Der zweite Versuch klappt. Stufe für Stufe zieht sie sich empor. Corrie hechtet ihr hinterher, schützt Jennifers Beine mit seinen Armen, mit denen er die Leiter umklammert. Den Müllsack mit ihren Jacken und dem Kompass lassen sie im Cockpit. Keine Chance, ihn mit auf die Leiter zu nehmen. Auf halbem Weg hat Corrie eine Bitte. In ruhigem Ton sagt er zu Jennifer. „Könntest du etwas schneller klettern, bitte! Es ist nicht sehr gemütlich hier.“ Jennifer amüsiert sich heute: „Er hat wirklich ganz nett gefragt und bitte gesagt!“
Über 80 Knoten in Böen
Als die beiden die Reling erreicht haben, werden sie von der Crew an Deck gehievt. Sofort klettern zwei Crewmitglieder hinab, lösen die Bergungsleinen an Bord. „Sollen wir noch etwas mitbringen“, fragen sie höflich. Jennifer deutet auf den Müllbeutel im Cockpit. Dann werden die Schiffbrüchigen auf die Brücke gebeten, wo sich Jennifer als erstes für ihren Gestank entschuldigt. Die „Wilson Street“ treibt aus dem Windschatten des Tankers und wird vom Orkan mitgerissen.

Erst jetzt realisieren die beiden, in welcher Gefahr sie geschwebt haben. Sie sehen den Wetterbericht und die Windanzeige, die mittlerweile über 80 Knoten in den Böen anzeigt: weit mehr als Windstärke zwölf. Trotzdem fragen sie sich, ob sie das Boot, ihr Zuhause, zu früh aufgegeben haben. Der Kapitän des Tankers verneint. Nur mit sehr viel Glück hätten sie den Orkan überleben können. Es ist zwölf Uhr mittags, noch vor drei Stunden saßen sie gut gelaunt beim Frühstück unter Deck.

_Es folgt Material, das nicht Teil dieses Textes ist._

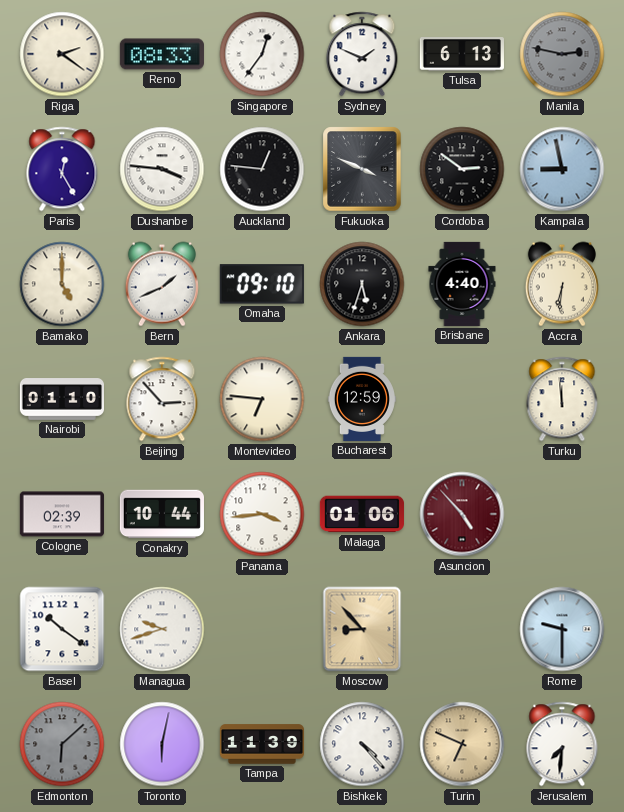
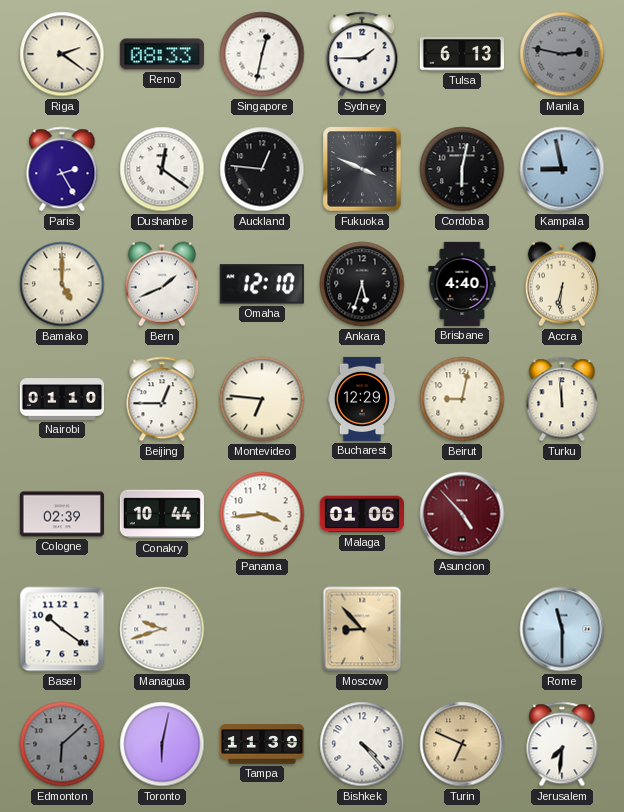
Singapore: 12:36 -> 12:32
Sydney: 1:49 -> 1:45
Paris: 12:25 -> 2:25
Dushanbe: 3:46 -> 12:21
Cordoba: 2:51 -> 6:02
Omaha: 09:10 -> 12:10
Beijing: 2:53 -> 12:45
Bucharest: 12:59 -> 12:29
Beirut: none -> 9:02
Rome: 9:30 -> 11:30
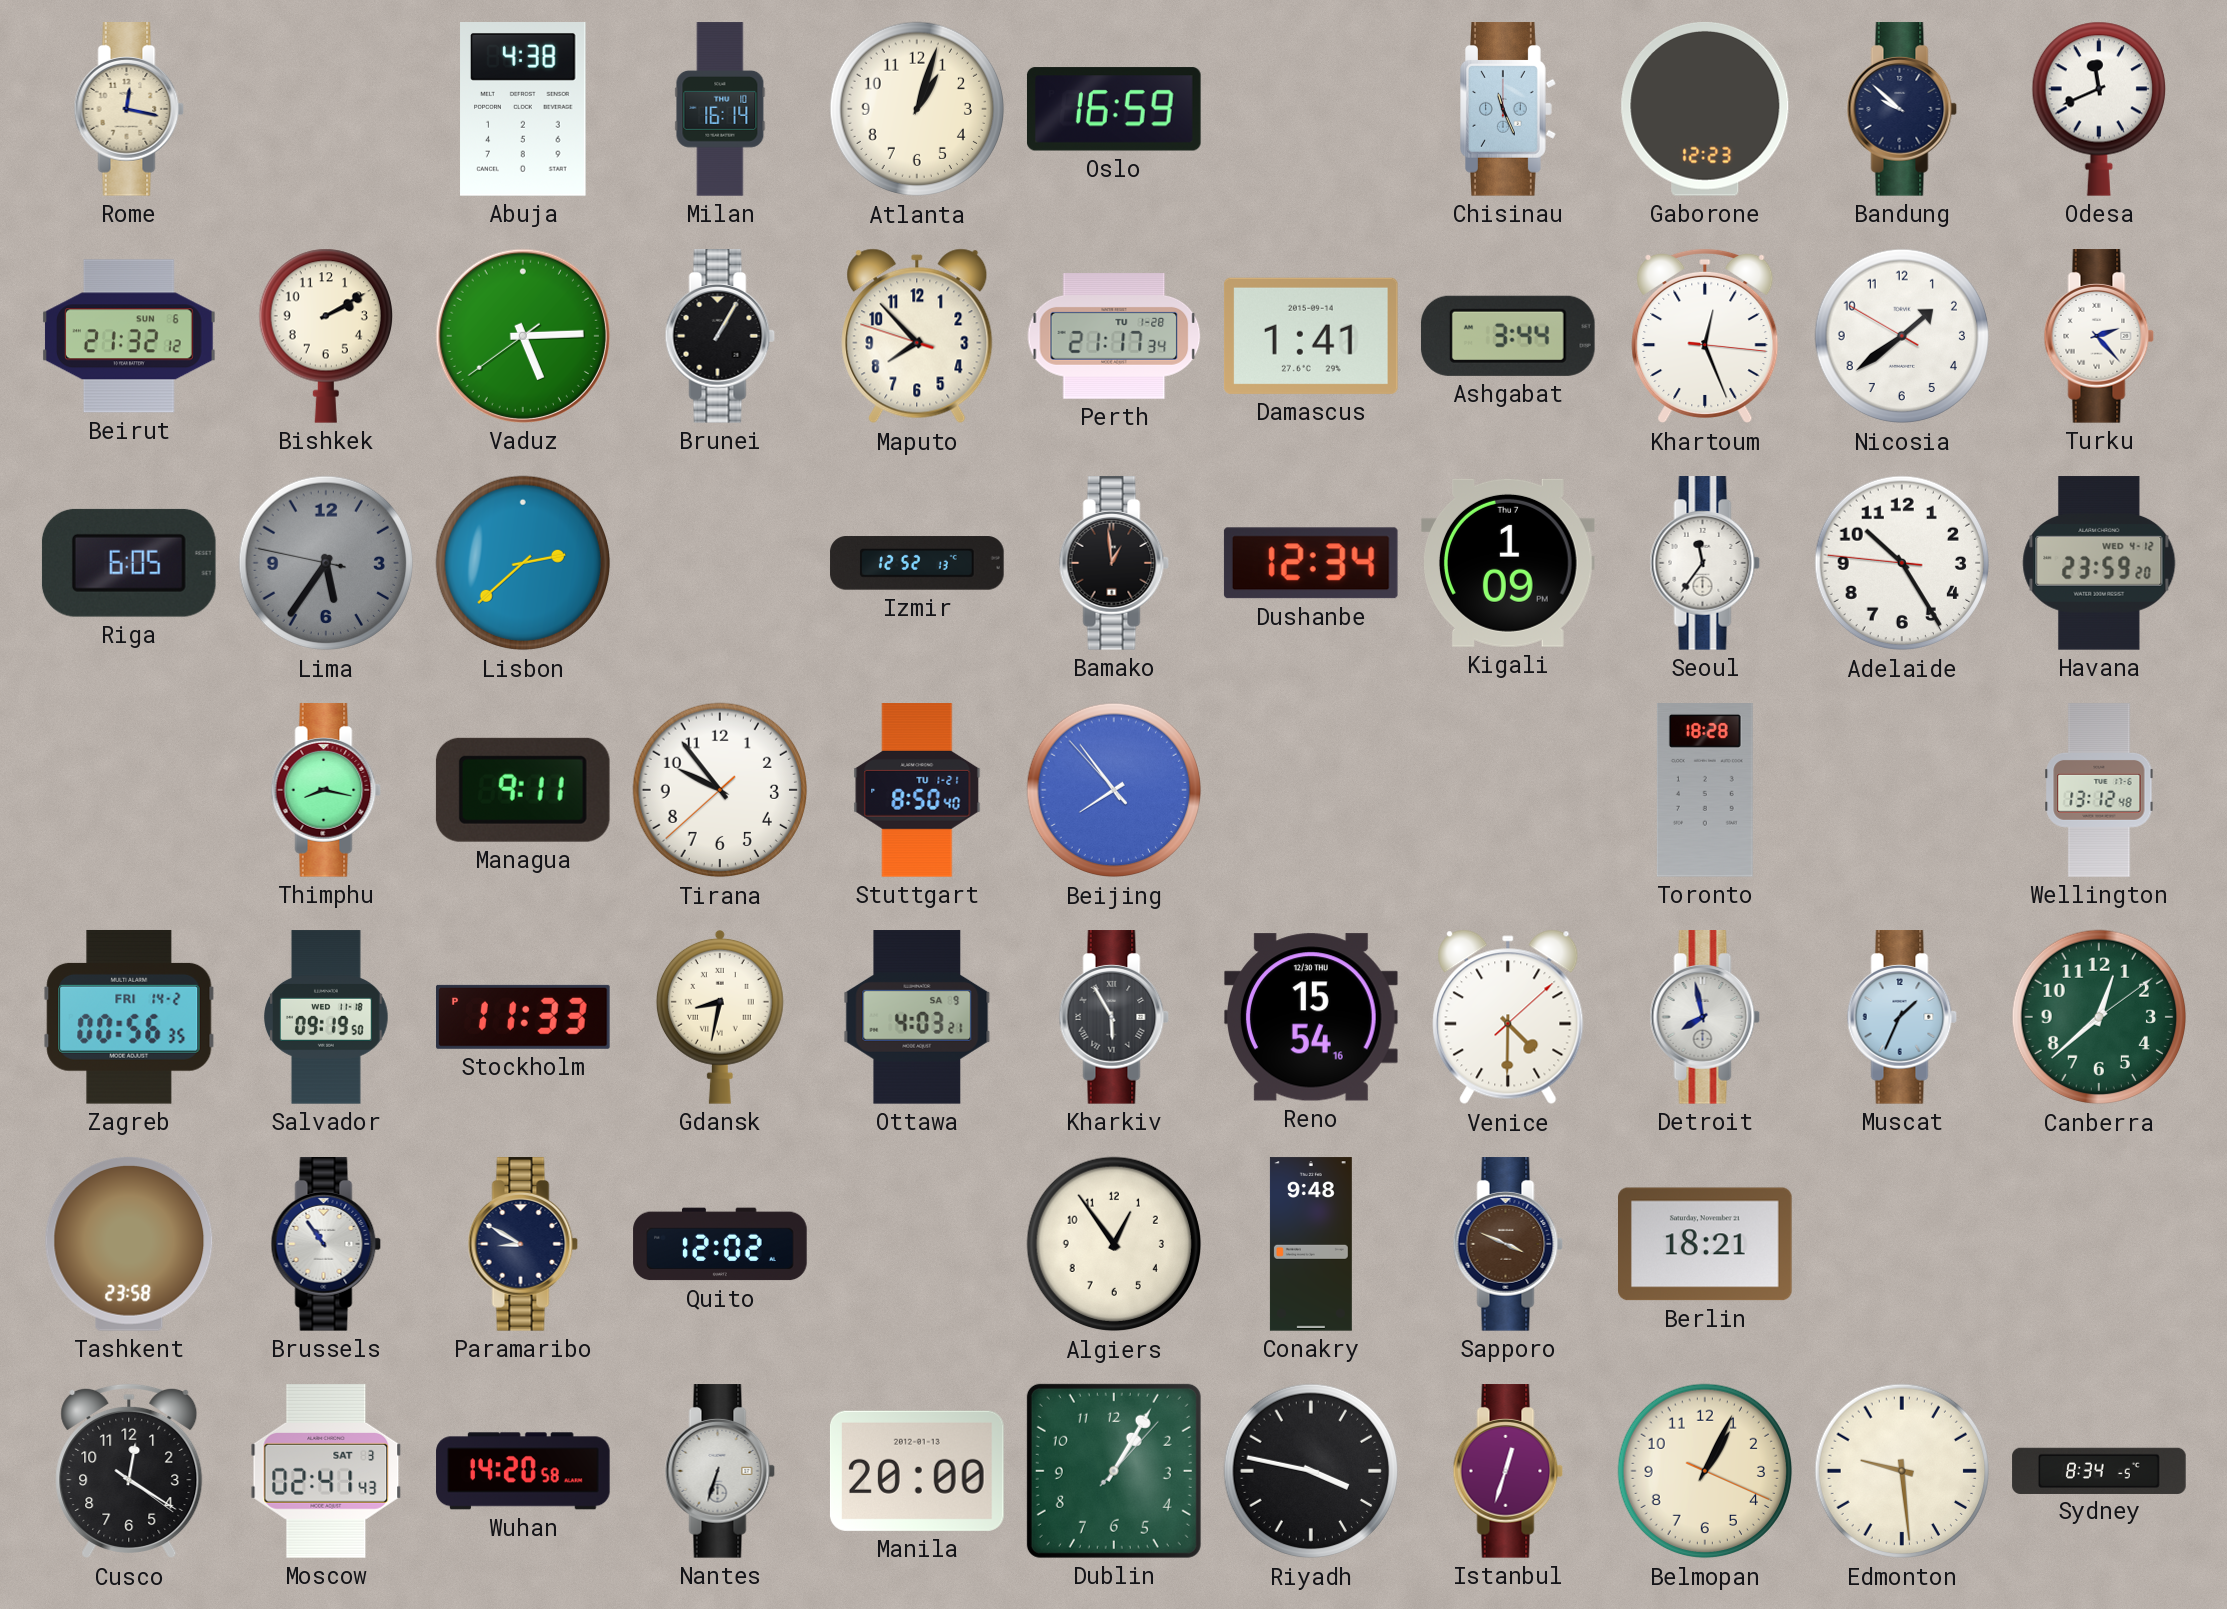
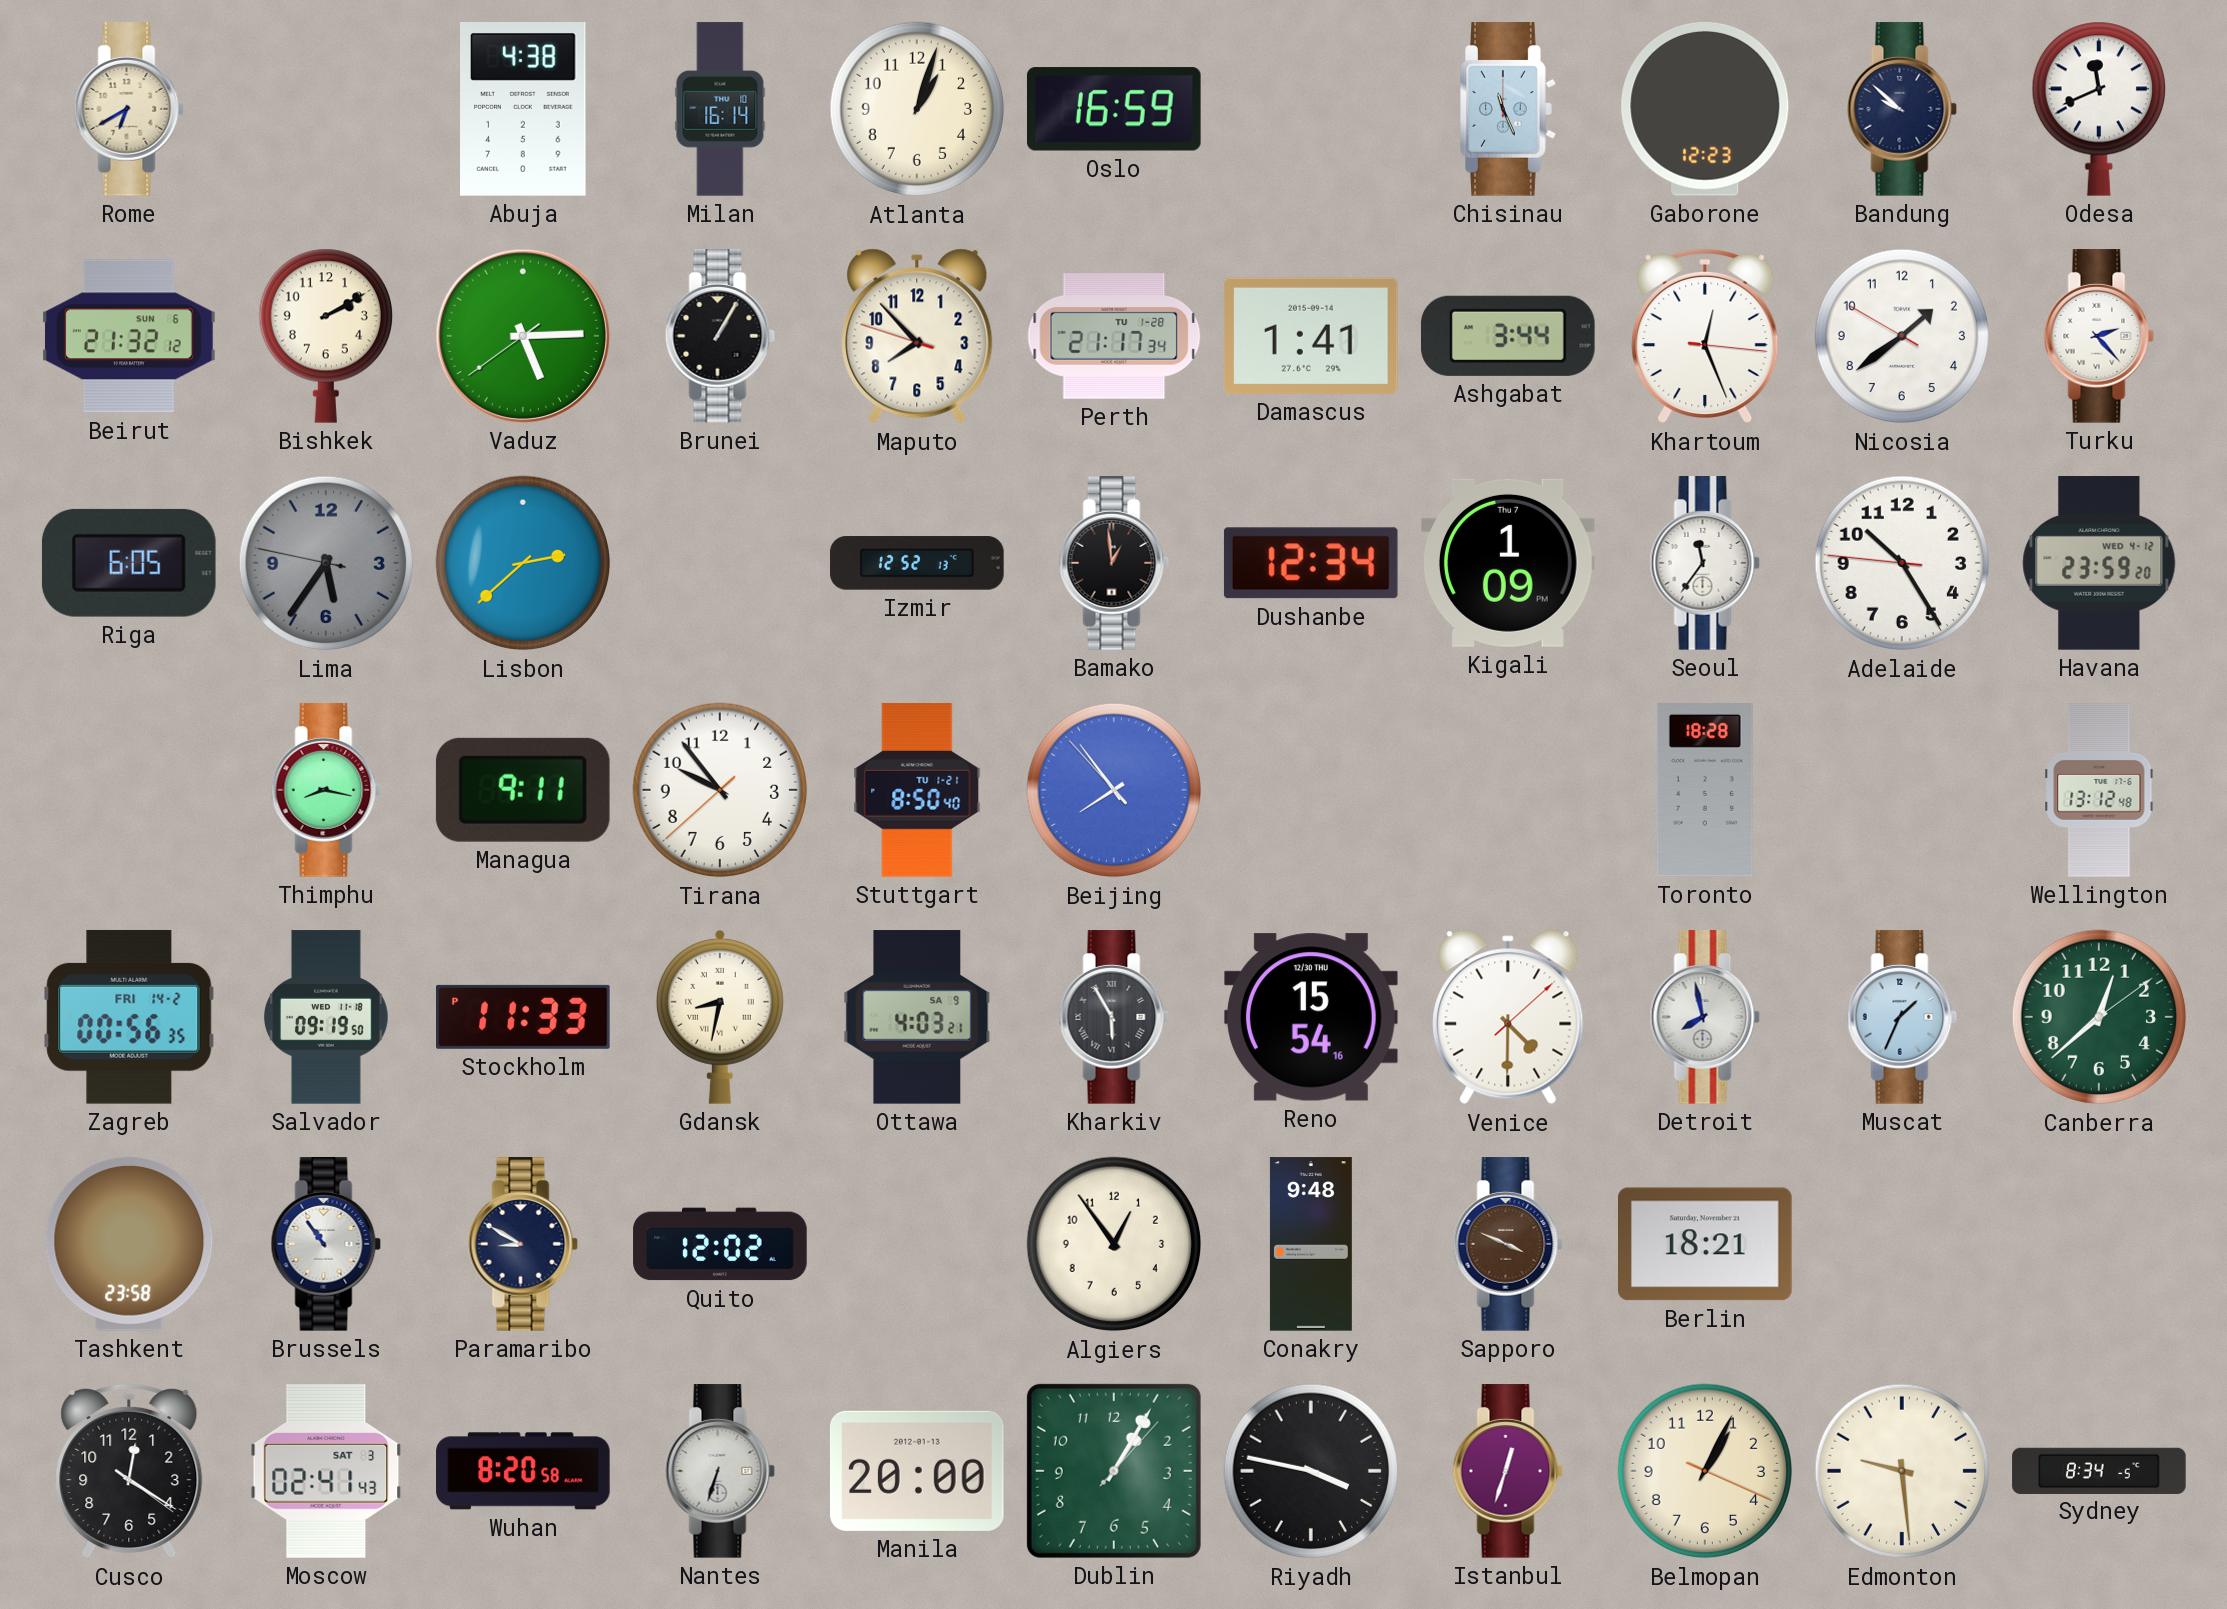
Rome: 12:17 -> 6:40
Wuhan: 14:20 -> 8:20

Der Kapitän stellt den beiden die Eignerkabine zur Verfügung, lässt ihnen trockene Bekleidung bringen. Jennifer und Corrie tragen jetzt Shirts mit dem Namen des Tankers, die einzigen unbenutzten Hosen, die an Bord sind, gehören dem stattlichen Koch. Corrie und Jennifer versinken in den schwarzweiß karierten Beinkleidern. Es ist alles, was sie haben. Sie fühlen sich wie Clowns.
Zurück nach Istanbul
Nach einer warmen Dusche sollen die beiden wieder auf der Brücke erscheinen. Der General Manager der maltesischen Reederei will Kontakt zu ihnen aufnehmen. Die Team Osprey kämpft sich derweil durch den Orkan. Die Wellen überspülen das Deck, die Gischt spritzt bis zur Brücke. In den Gängen ist es kaum möglich, sich auf den Beinen zu halten. Selbst der Stahlkoloss ähnelt einer Schiffsschaukel auf dem Rummel. Der Tanker schafft in dem Sturm gerade mal 4,7 Knoten Fahrt. Normal sind 15.